Adrian nodded. ‘I know.’
‘Then how did he give you a key?’
He exhaled slowly and sat on the edge of the bed, showing no trace of fear. ‘Because he was also my father’.
For a moment, the words didn’t sink in. They felt impossible, like a puzzle piece in the wrong box. I stared at him, expecting sarcasm or some sign that he was delirious. But his expression remained firm.
‘You’re lying,’ I said firmly.
‘I don’t.’ He opened the blue box he had taken earlier. ‘Your father left this. I wanted you to find it someday.’
Inside were old, worn, yellowed letters, all in my father’s handwriting. I opened the first one. It wasn’t addressed to my mother, but to a woman named Elena. As I read, my chest tightened. The next letter revealed more: a hidden relationship, a son, a life that my father had compartmentalized and hidden from us.
A son named Adrian Keller.
‘Why didn’t you tell me?’ I whispered.
Adrian shrugged his shoulders with a strange softness. ‘Maybe he wanted to protect your mother. Or protect you. Families get complicated. He did what he thought he had to do.’
‘But why come here now? Why sneak into my house?’
He rubbed his forehead. ‘It wasn’t supposed to be like this. Six months ago, I lost my job. My apartment became unsafe. I had nowhere to go. I looked for relatives, but no one believed my story. This house… was the closest thing I had left to him.’
I tried to absorb his words. None of it excused what he had done, but the desperation in his voice was real.
‘You could have talked to me,’ I said.
Adrian let out a hollow laugh. ‘Showing up at your door and saying, ‘Hey, I’m the brother you never knew existed’? I didn’t think you’d believe me.’

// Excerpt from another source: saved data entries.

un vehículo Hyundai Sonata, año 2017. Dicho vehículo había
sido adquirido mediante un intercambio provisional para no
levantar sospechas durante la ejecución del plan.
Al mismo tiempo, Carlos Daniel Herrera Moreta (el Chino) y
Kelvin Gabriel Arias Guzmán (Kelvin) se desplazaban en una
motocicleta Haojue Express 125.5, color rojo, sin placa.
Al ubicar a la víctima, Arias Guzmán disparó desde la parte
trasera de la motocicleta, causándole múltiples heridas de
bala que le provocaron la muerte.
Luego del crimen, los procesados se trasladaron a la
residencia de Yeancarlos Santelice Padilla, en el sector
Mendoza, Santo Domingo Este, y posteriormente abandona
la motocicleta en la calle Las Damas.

We sat in a tense silence. The anger that boiled inside me slowly transformed into confusion, pain, and a strange, reluctant empathy.

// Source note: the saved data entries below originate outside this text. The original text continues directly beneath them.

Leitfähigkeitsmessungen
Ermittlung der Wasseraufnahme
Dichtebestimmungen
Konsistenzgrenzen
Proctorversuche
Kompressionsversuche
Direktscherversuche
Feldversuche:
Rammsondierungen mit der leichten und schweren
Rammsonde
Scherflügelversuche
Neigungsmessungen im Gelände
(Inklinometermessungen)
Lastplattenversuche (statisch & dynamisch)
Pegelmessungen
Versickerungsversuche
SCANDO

‘You can’t stay at my house,’ I finally said.
‘I know.’
‘But you don’t have to disappear either.’ I swallowed. ‘If you’re telling the truth, I want to know. About him. About everything.’
Adrian’s eyes softened. That wary, hardened look he’d had since I first saw him finally broke.
‘I’d like that,’ he said quietly.
And that’s how we talked: about our father, about our childhood, about the strange parallel paths of our lives. It didn’t erase the fear or the violation of my privacy. But it revealed something unexpected.
Not an intruder.
A brother.
Someone who had been alone for too long, just like me.”